▶ _Work request_
Set down again exactly the lines of the listing below that fall between the line holding "Łabędzi śpiew) to" and the line holding "درباره‌ی مناسب بودن", inclusive.

▶ _Records for the task_
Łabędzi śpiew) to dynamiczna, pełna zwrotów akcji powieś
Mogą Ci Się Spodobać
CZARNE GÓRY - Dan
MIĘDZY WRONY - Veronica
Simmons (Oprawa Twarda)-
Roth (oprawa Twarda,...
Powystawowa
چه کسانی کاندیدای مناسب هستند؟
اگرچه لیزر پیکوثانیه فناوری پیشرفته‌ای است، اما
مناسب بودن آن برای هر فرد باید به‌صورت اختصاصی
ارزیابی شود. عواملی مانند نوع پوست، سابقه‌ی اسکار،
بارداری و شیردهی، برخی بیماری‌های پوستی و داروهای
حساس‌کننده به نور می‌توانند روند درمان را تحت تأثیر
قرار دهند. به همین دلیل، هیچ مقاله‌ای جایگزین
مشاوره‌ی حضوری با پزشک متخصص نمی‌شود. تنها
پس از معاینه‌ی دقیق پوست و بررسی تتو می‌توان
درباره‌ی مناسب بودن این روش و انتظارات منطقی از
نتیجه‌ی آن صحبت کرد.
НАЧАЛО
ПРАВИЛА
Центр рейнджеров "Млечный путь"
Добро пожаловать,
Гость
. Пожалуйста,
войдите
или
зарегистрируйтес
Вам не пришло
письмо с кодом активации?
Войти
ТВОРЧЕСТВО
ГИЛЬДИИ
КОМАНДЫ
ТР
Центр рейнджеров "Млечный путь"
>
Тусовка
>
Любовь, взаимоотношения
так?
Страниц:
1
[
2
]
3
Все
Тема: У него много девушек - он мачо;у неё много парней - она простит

==

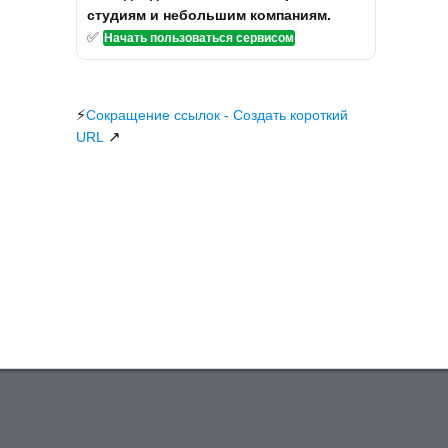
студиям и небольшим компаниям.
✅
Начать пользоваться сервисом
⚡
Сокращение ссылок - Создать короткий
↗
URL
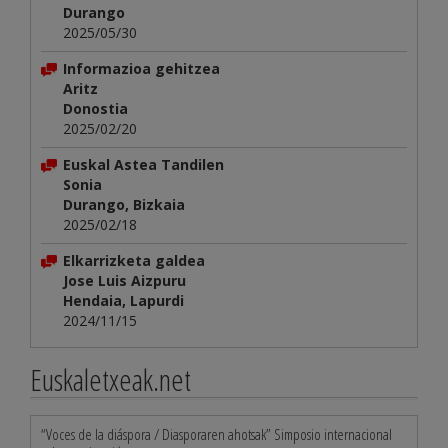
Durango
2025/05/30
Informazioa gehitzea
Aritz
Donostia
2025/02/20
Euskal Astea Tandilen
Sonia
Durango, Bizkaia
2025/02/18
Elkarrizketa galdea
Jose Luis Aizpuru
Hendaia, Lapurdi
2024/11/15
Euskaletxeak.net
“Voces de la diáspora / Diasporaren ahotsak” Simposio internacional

▶ _Response below_
Łabędzi śpiew) to dynamiczna, pełna zwrotów akcji powieś
Mogą Ci Się Spodobać
CZARNE GÓRY - Dan
MIĘDZY WRONY - Veronica
Simmons (Oprawa Twarda)-
Roth (oprawa Twarda,...
Powystawowa
چه کسانی کاندیدای مناسب هستند؟
اگرچه لیزر پیکوثانیه فناوری پیشرفته‌ای است، اما
مناسب بودن آن برای هر فرد باید به‌صورت اختصاصی
ارزیابی شود. عواملی مانند نوع پوست، سابقه‌ی اسکار،
بارداری و شیردهی، برخی بیماری‌های پوستی و داروهای
حساس‌کننده به نور می‌توانند روند درمان را تحت تأثیر
قرار دهند. به همین دلیل، هیچ مقاله‌ای جایگزین
مشاوره‌ی حضوری با پزشک متخصص نمی‌شود. تنها
پس از معاینه‌ی دقیق پوست و بررسی تتو می‌توان
درباره‌ی مناسب بودن این روش و انتظارات منطقی از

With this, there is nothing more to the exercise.